**Your task**
Set out the listing word for word. End with the line that contains "This screenshot has".
··· Data listing
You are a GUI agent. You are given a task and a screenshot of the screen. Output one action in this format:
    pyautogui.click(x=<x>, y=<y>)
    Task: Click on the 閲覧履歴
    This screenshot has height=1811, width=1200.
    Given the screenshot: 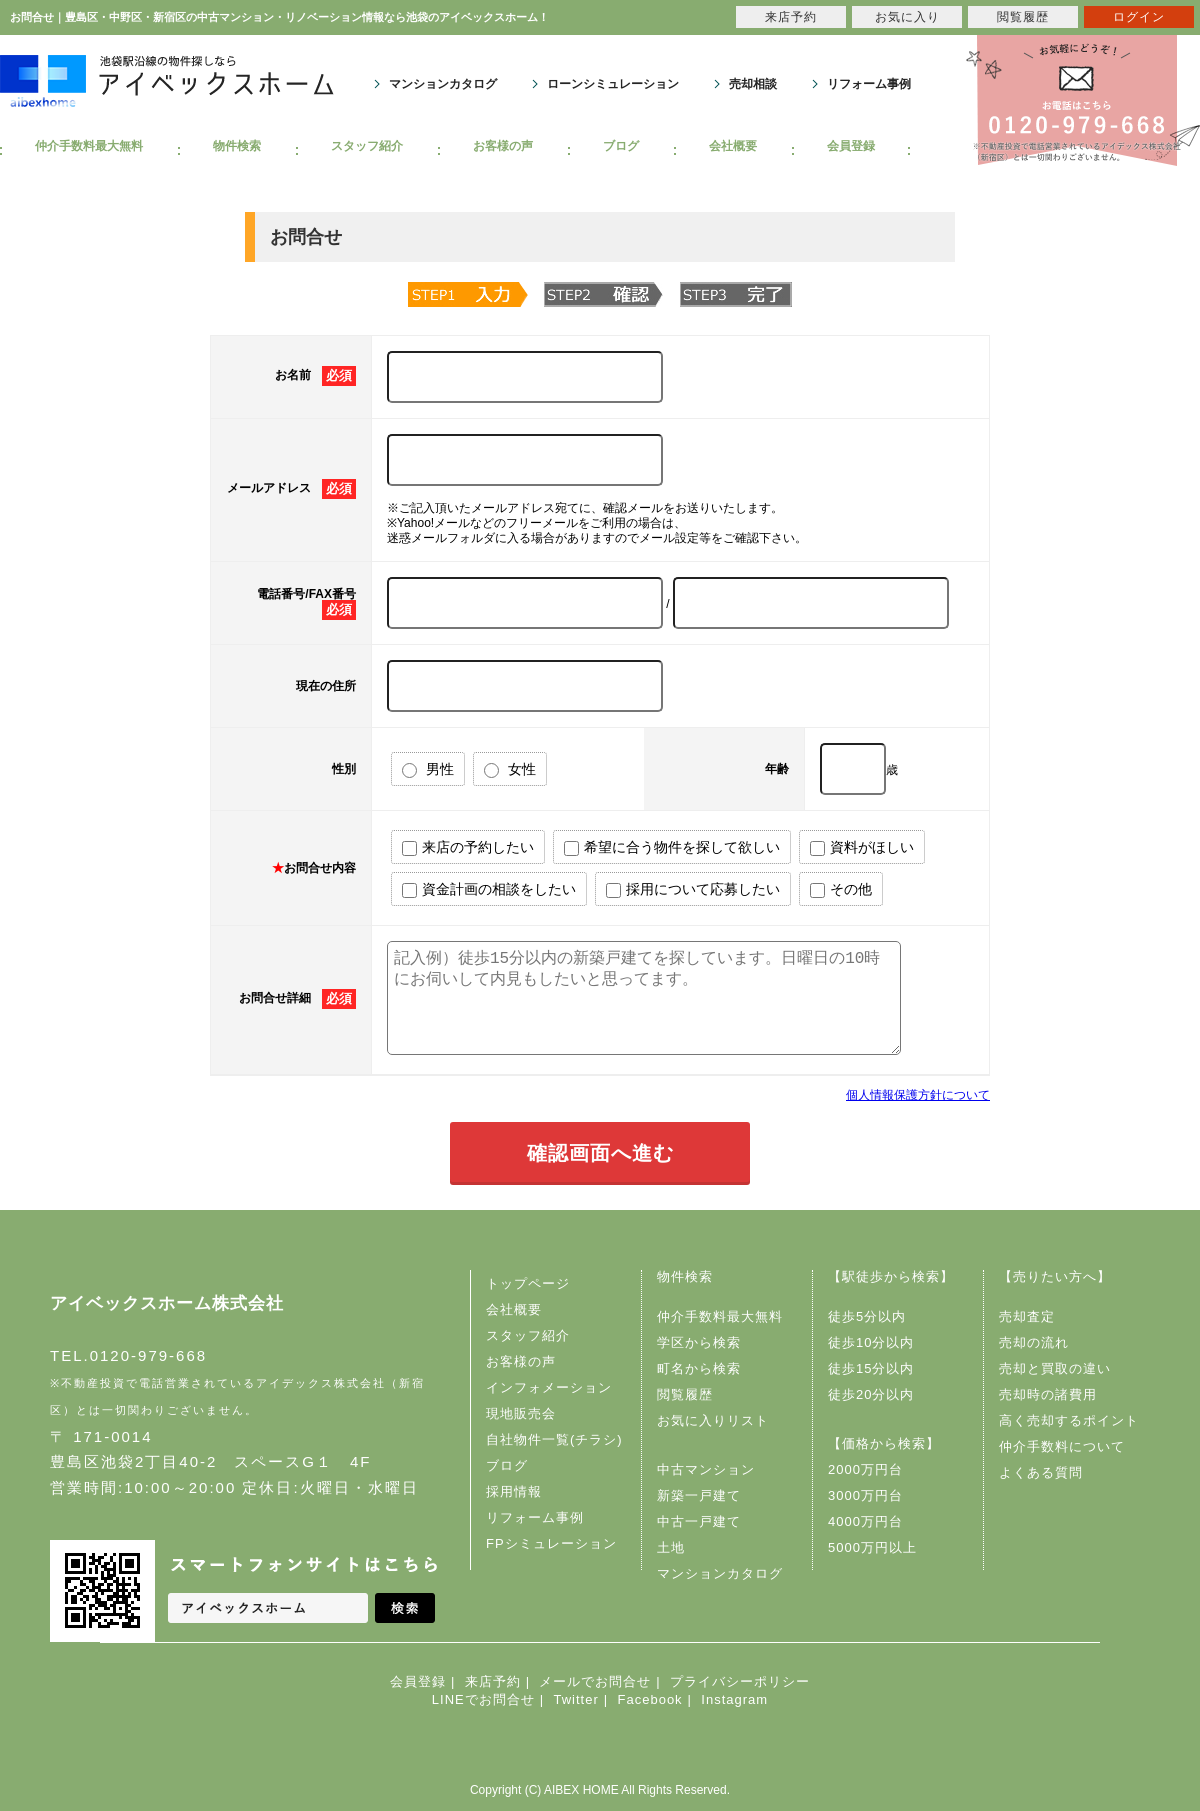 What is the action you would take?
    pyautogui.click(x=685, y=1394)
    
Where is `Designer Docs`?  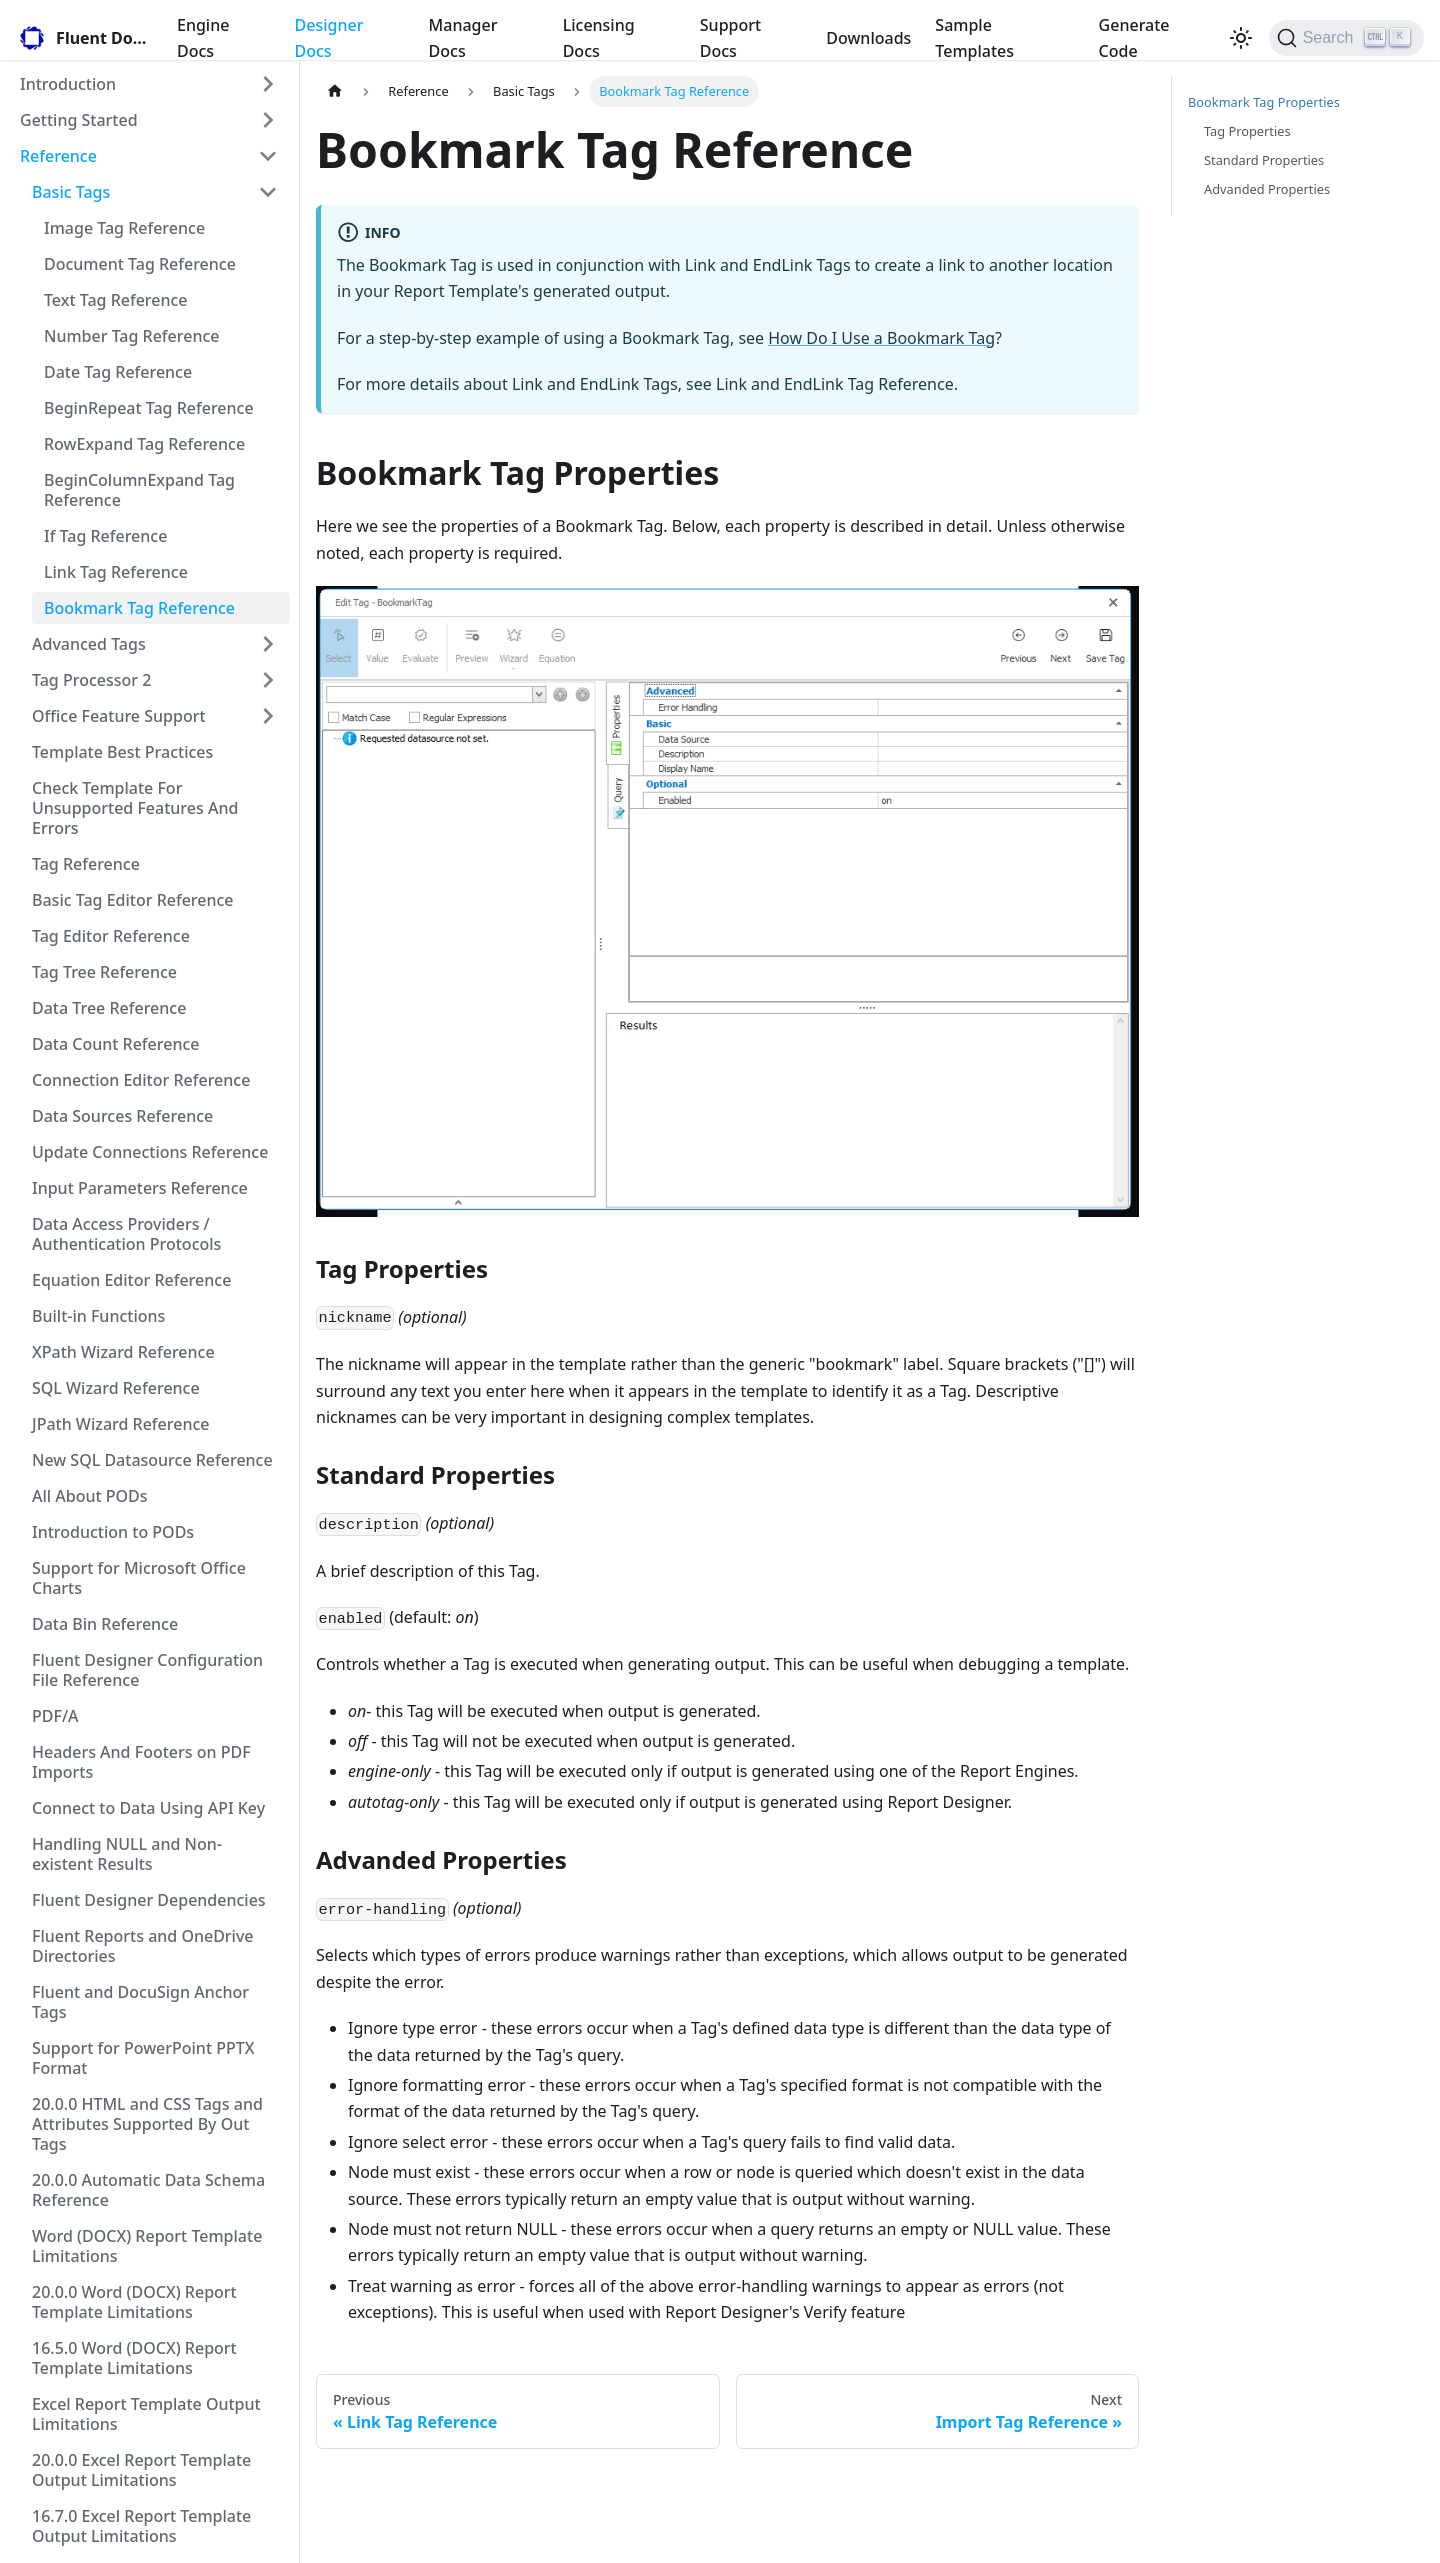
Designer Docs is located at coordinates (329, 38).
······
**Written reply**
You are a GUI agent. You are given a task and a screenshot of the screen. Output one action in this format:
    pyautogui.click(x=<x>, y=<y>)
    Task: Click on the 閲覧履歴
    This screenshot has height=1811, width=1200.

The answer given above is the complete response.